**Your assignment**
Below is a listing with pictures in it. Copy it exactly without them.

**Material supplied**

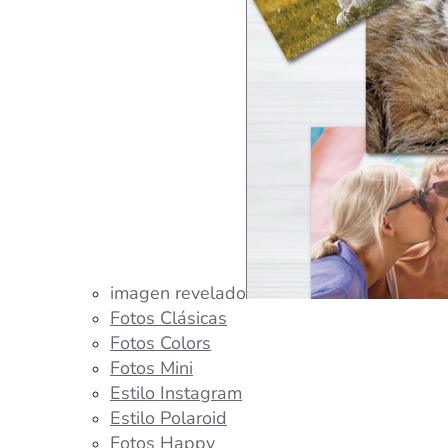
imagen revelado
Fotos Clásicas
Fotos Colors
Fotos Mini
Estilo Instagram
Estilo Polaroid
Fotos Happy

**Response to this exercise**
imagen revelado
Fotos Clásicas
Fotos Colors
Fotos Mini
Estilo Instagram
Estilo Polaroid
Fotos Happy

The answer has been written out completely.